Work request:
Give the data back exactly. Leave out any images.

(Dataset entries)
****************
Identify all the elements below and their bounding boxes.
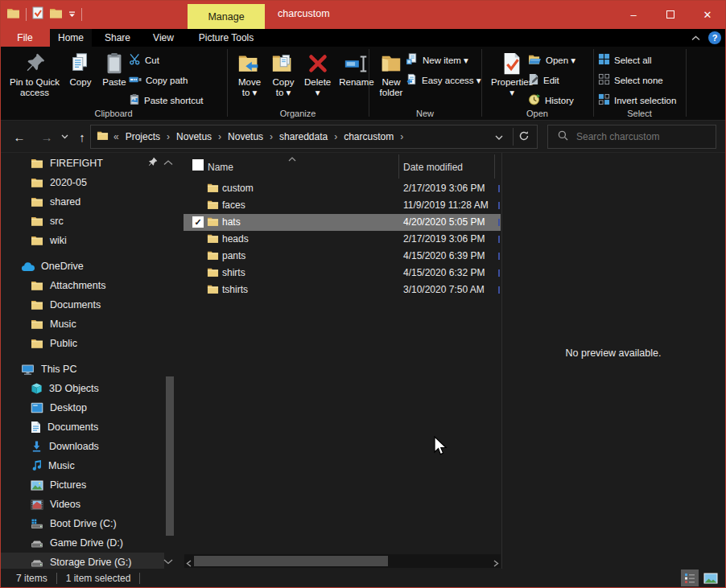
file-row-pants[interactable]: pants4/15/2020 6:39 PM [184, 248, 501, 265]
forward-button[interactable]: → [35, 121, 58, 153]
sidebar-item-desktop[interactable]: Desktop [0, 398, 179, 417]
breadcrumb-item-novetus[interactable]: Novetus [223, 131, 268, 142]
sidebar-item-public[interactable]: Public [0, 334, 179, 353]
sidebar-item-wiki[interactable]: wiki [0, 231, 179, 250]
folder-icon[interactable] [6, 6, 20, 22]
details-view-icon[interactable] [681, 569, 699, 586]
tab-file[interactable]: File [0, 29, 50, 47]
file-row-hats[interactable]: ✓hats4/20/2020 5:05 PM [184, 214, 501, 231]
select-all-checkbox[interactable] [192, 159, 204, 171]
row-checkbox[interactable]: ✓ [192, 216, 204, 228]
scroll-left-icon[interactable] [186, 558, 192, 569]
breadcrumb-separator[interactable]: › [217, 131, 223, 142]
tab-manage[interactable]: Manage [188, 4, 265, 29]
collapse-ribbon-icon[interactable] [691, 32, 700, 43]
sidebar-item-game-drive-d[interactable]: Game Drive (D:) [0, 533, 179, 553]
sidebar-item-3d-objects[interactable]: 3D Objects [0, 379, 179, 398]
tab-home[interactable]: Home [50, 29, 92, 47]
properties-check-icon[interactable] [32, 6, 43, 22]
search-box[interactable] [547, 125, 716, 149]
folder-icon[interactable] [49, 6, 63, 22]
column-divider[interactable] [398, 154, 399, 179]
divider [139, 573, 140, 584]
edit-button[interactable]: Edit [528, 70, 575, 90]
dropdown-caret-icon[interactable] [68, 9, 76, 20]
easy-access-button[interactable]: Easy access ▾ [406, 70, 481, 90]
sidebar-item-onedrive[interactable]: OneDrive [0, 257, 179, 276]
sidebar-item-2020-05[interactable]: 2020-05 [0, 173, 179, 192]
sidebar-item-documents[interactable]: Documents [0, 417, 179, 437]
tab-picture-tools[interactable]: Picture Tools [187, 29, 266, 47]
history-button[interactable]: History [528, 90, 575, 110]
address-dropdown-icon[interactable] [490, 131, 508, 142]
recent-locations-icon[interactable] [58, 121, 71, 153]
file-row-custom[interactable]: custom2/17/2019 3:06 PM [184, 180, 501, 197]
column-header-name[interactable]: Name [208, 162, 233, 173]
maximize-button[interactable] [652, 0, 689, 29]
breadcrumb-separator[interactable]: › [332, 131, 339, 142]
breadcrumb-separator[interactable]: › [398, 131, 405, 142]
file-date-modified: 3/10/2020 7:50 AM [403, 284, 485, 295]
breadcrumb[interactable]: «Projects›Novetus›Novetus›shareddata›cha… [90, 125, 538, 149]
breadcrumb-item-charcustom[interactable]: charcustom [339, 131, 398, 142]
file-row-heads[interactable]: heads2/17/2019 3:06 PM [184, 231, 501, 248]
sidebar-item-this-pc[interactable]: This PC [0, 360, 179, 379]
sidebar-item-documents[interactable]: Documents [0, 295, 179, 315]
horizontal-scrollbar-thumb[interactable] [194, 556, 388, 566]
sidebar-item-music[interactable]: Music [0, 456, 179, 475]
close-button[interactable]: ✕ [689, 0, 726, 29]
tab-share[interactable]: Share [95, 29, 140, 47]
new-folder-button[interactable]: Newfolder [375, 48, 407, 107]
sidebar-item-firefight[interactable]: FIREFIGHT [0, 154, 179, 173]
column-header-date-modified[interactable]: Date modified [403, 162, 463, 173]
column-divider[interactable] [494, 154, 495, 179]
thumbnail-view-icon[interactable] [702, 569, 720, 586]
minimize-button[interactable]: – [615, 0, 652, 29]
sidebar-scroll-down-icon[interactable] [163, 556, 173, 567]
refresh-icon[interactable] [518, 130, 537, 144]
select-none-button[interactable]: Select none [598, 70, 676, 90]
copy-button[interactable]: Copy [64, 48, 97, 107]
breadcrumb-item-projects[interactable]: Projects [121, 131, 165, 142]
back-button[interactable]: ← [8, 121, 31, 153]
sidebar-scrollbar-thumb[interactable] [166, 376, 174, 536]
breadcrumb-overflow[interactable]: « [109, 131, 121, 142]
delete-button[interactable]: Delete▾ [301, 48, 334, 107]
pin-to-quick-access-button[interactable]: Pin to Quickaccess [6, 48, 63, 107]
divider [513, 128, 514, 146]
sidebar-scroll-up-icon[interactable] [163, 157, 173, 168]
open-button[interactable]: Open ▾ [528, 50, 575, 70]
invert-selection-button[interactable]: Invert selection [598, 90, 676, 110]
copy-to-button[interactable]: Copyto ▾ [267, 48, 299, 107]
tab-view[interactable]: View [145, 29, 182, 47]
breadcrumb-item-shareddata[interactable]: shareddata [274, 131, 332, 142]
sidebar-item-shared[interactable]: shared [0, 192, 179, 212]
sidebar-item-attachments[interactable]: Attachments [0, 276, 179, 295]
window-title: charcustom [278, 8, 330, 19]
search-input[interactable] [575, 130, 703, 143]
cut-button[interactable]: Cut [129, 50, 204, 70]
breadcrumb-item-novetus[interactable]: Novetus [171, 131, 217, 142]
paste-shortcut-button[interactable]: Paste shortcut [129, 90, 204, 110]
paste-button[interactable]: Paste [98, 48, 130, 107]
sidebar-item-src[interactable]: src [0, 212, 179, 231]
new-item-button[interactable]: New item ▾ [406, 50, 481, 70]
file-row-tshirts[interactable]: tshirts3/10/2020 7:50 AM [184, 282, 501, 298]
help-icon[interactable]: ? [708, 31, 721, 44]
move-to-button[interactable]: Moveto ▾ [233, 48, 266, 107]
sidebar-item-pictures[interactable]: Pictures [0, 475, 179, 495]
file-row-shirts[interactable]: shirts4/15/2020 6:32 PM [184, 265, 501, 282]
sidebar-item-videos[interactable]: Videos [0, 495, 179, 514]
breadcrumb-separator[interactable]: › [165, 131, 171, 142]
file-row-faces[interactable]: faces11/9/2019 11:28 AM [184, 197, 501, 214]
sidebar-item-boot-drive-c[interactable]: Boot Drive (C:) [0, 514, 179, 533]
ribbon-tab-bar: FileHomeShareViewPicture Tools [0, 29, 726, 47]
sidebar-item-storage-drive-g[interactable]: Storage Drive (G:) [0, 553, 164, 569]
sidebar-item-music[interactable]: Music [0, 315, 179, 334]
horizontal-scrollbar[interactable] [184, 554, 501, 568]
copy-path-button[interactable]: Copy path [129, 70, 204, 90]
breadcrumb-separator[interactable]: › [268, 131, 274, 142]
sidebar-item-downloads[interactable]: Downloads [0, 437, 179, 456]
select-all-button[interactable]: Select all [598, 50, 676, 70]
scroll-right-icon[interactable] [493, 558, 499, 569]
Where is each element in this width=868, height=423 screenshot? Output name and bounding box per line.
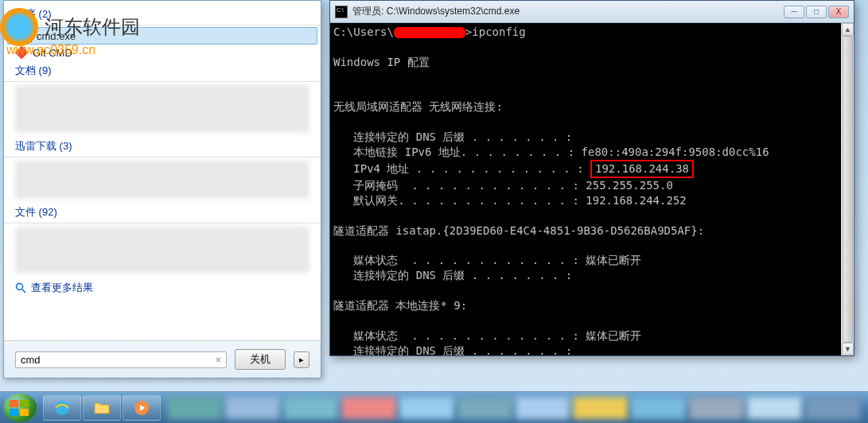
****************
Worked solution:
Identify all the elements below and their bounding boxes.
file-row-pants[interactable]: pants4/15/2020 6:39 PM [184, 248, 501, 265]
forward-button[interactable]: → [35, 121, 58, 153]
sidebar-item-desktop[interactable]: Desktop [0, 398, 179, 417]
breadcrumb-item-novetus[interactable]: Novetus [223, 131, 268, 142]
sidebar-item-public[interactable]: Public [0, 334, 179, 353]
sidebar-item-wiki[interactable]: wiki [0, 231, 179, 250]
folder-icon[interactable] [6, 6, 20, 22]
details-view-icon[interactable] [681, 569, 699, 586]
tab-file[interactable]: File [0, 29, 50, 47]
file-row-hats[interactable]: ✓hats4/20/2020 5:05 PM [184, 214, 501, 231]
select-all-checkbox[interactable] [192, 159, 204, 171]
row-checkbox[interactable]: ✓ [192, 216, 204, 228]
scroll-left-icon[interactable] [186, 558, 192, 569]
breadcrumb-separator[interactable]: › [217, 131, 223, 142]
tab-manage[interactable]: Manage [188, 4, 265, 29]
collapse-ribbon-icon[interactable] [691, 32, 700, 43]
sidebar-item-game-drive-d[interactable]: Game Drive (D:) [0, 533, 179, 553]
sidebar-item-3d-objects[interactable]: 3D Objects [0, 379, 179, 398]
tab-home[interactable]: Home [50, 29, 92, 47]
properties-check-icon[interactable] [32, 6, 43, 22]
search-box[interactable] [547, 125, 716, 149]
folder-icon[interactable] [49, 6, 63, 22]
column-divider[interactable] [398, 154, 399, 179]
divider [139, 573, 140, 584]
edit-button[interactable]: Edit [528, 70, 575, 90]
dropdown-caret-icon[interactable] [68, 9, 76, 20]
easy-access-button[interactable]: Easy access ▾ [406, 70, 481, 90]
sidebar-item-onedrive[interactable]: OneDrive [0, 257, 179, 276]
sidebar-item-2020-05[interactable]: 2020-05 [0, 173, 179, 192]
sidebar-item-documents[interactable]: Documents [0, 417, 179, 437]
tab-picture-tools[interactable]: Picture Tools [187, 29, 266, 47]
history-button[interactable]: History [528, 90, 575, 110]
address-dropdown-icon[interactable] [490, 131, 508, 142]
recent-locations-icon[interactable] [58, 121, 71, 153]
file-row-custom[interactable]: custom2/17/2019 3:06 PM [184, 180, 501, 197]
column-header-name[interactable]: Name [208, 162, 233, 173]
maximize-button[interactable] [652, 0, 689, 29]
breadcrumb-separator[interactable]: › [332, 131, 339, 142]
breadcrumb-separator[interactable]: › [398, 131, 405, 142]
file-date-modified: 3/10/2020 7:50 AM [403, 284, 485, 295]
breadcrumb[interactable]: «Projects›Novetus›Novetus›shareddata›cha… [90, 125, 538, 149]
breadcrumb-item-charcustom[interactable]: charcustom [339, 131, 398, 142]
file-row-heads[interactable]: heads2/17/2019 3:06 PM [184, 231, 501, 248]
sidebar-item-this-pc[interactable]: This PC [0, 360, 179, 379]
sidebar-item-documents[interactable]: Documents [0, 295, 179, 315]
horizontal-scrollbar-thumb[interactable] [194, 556, 388, 566]
sidebar-item-music[interactable]: Music [0, 456, 179, 475]
close-button[interactable]: ✕ [689, 0, 726, 29]
tab-share[interactable]: Share [95, 29, 140, 47]
new-folder-button[interactable]: Newfolder [375, 48, 407, 107]
sidebar-item-firefight[interactable]: FIREFIGHT [0, 154, 179, 173]
column-header-date-modified[interactable]: Date modified [403, 162, 463, 173]
column-divider[interactable] [494, 154, 495, 179]
thumbnail-view-icon[interactable] [702, 569, 720, 586]
minimize-button[interactable]: – [615, 0, 652, 29]
sidebar-scroll-down-icon[interactable] [163, 556, 173, 567]
refresh-icon[interactable] [518, 130, 537, 144]
select-none-button[interactable]: Select none [598, 70, 676, 90]
copy-button[interactable]: Copy [64, 48, 97, 107]
breadcrumb-item-projects[interactable]: Projects [121, 131, 165, 142]
back-button[interactable]: ← [8, 121, 31, 153]
sidebar-scrollbar-thumb[interactable] [166, 376, 174, 536]
breadcrumb-overflow[interactable]: « [109, 131, 121, 142]
delete-button[interactable]: Delete▾ [301, 48, 334, 107]
pin-to-quick-access-button[interactable]: Pin to Quickaccess [6, 48, 63, 107]
divider [513, 128, 514, 146]
sidebar-scroll-up-icon[interactable] [163, 157, 173, 168]
open-button[interactable]: Open ▾ [528, 50, 575, 70]
invert-selection-button[interactable]: Invert selection [598, 90, 676, 110]
copy-to-button[interactable]: Copyto ▾ [267, 48, 299, 107]
tab-view[interactable]: View [145, 29, 182, 47]
breadcrumb-item-shareddata[interactable]: shareddata [274, 131, 332, 142]
sidebar-item-shared[interactable]: shared [0, 192, 179, 212]
sidebar-item-attachments[interactable]: Attachments [0, 276, 179, 295]
window-title: charcustom [278, 8, 330, 19]
search-input[interactable] [575, 130, 703, 143]
cut-button[interactable]: Cut [129, 50, 204, 70]
breadcrumb-item-novetus[interactable]: Novetus [171, 131, 217, 142]
paste-shortcut-button[interactable]: Paste shortcut [129, 90, 204, 110]
paste-button[interactable]: Paste [98, 48, 130, 107]
sidebar-item-src[interactable]: src [0, 212, 179, 231]
new-item-button[interactable]: New item ▾ [406, 50, 481, 70]
file-row-tshirts[interactable]: tshirts3/10/2020 7:50 AM [184, 282, 501, 298]
help-icon[interactable]: ? [708, 31, 721, 44]
move-to-button[interactable]: Moveto ▾ [233, 48, 266, 107]
sidebar-item-pictures[interactable]: Pictures [0, 475, 179, 495]
file-row-shirts[interactable]: shirts4/15/2020 6:32 PM [184, 265, 501, 282]
sidebar-item-videos[interactable]: Videos [0, 495, 179, 514]
breadcrumb-separator[interactable]: › [165, 131, 171, 142]
file-row-faces[interactable]: faces11/9/2019 11:28 AM [184, 197, 501, 214]
sidebar-item-boot-drive-c[interactable]: Boot Drive (C:) [0, 514, 179, 533]
ribbon-tab-bar: FileHomeShareViewPicture Tools [0, 29, 726, 47]
sidebar-item-storage-drive-g[interactable]: Storage Drive (G:) [0, 553, 164, 569]
sidebar-item-music[interactable]: Music [0, 315, 179, 334]
horizontal-scrollbar[interactable] [184, 554, 501, 568]
copy-path-button[interactable]: Copy path [129, 70, 204, 90]
breadcrumb-separator[interactable]: › [268, 131, 274, 142]
sidebar-item-downloads[interactable]: Downloads [0, 437, 179, 456]
select-all-button[interactable]: Select all [598, 50, 676, 70]
scroll-right-icon[interactable] [493, 558, 499, 569]
Where is each element in this width=868, height=423 screenshot? Output name and bounding box per line.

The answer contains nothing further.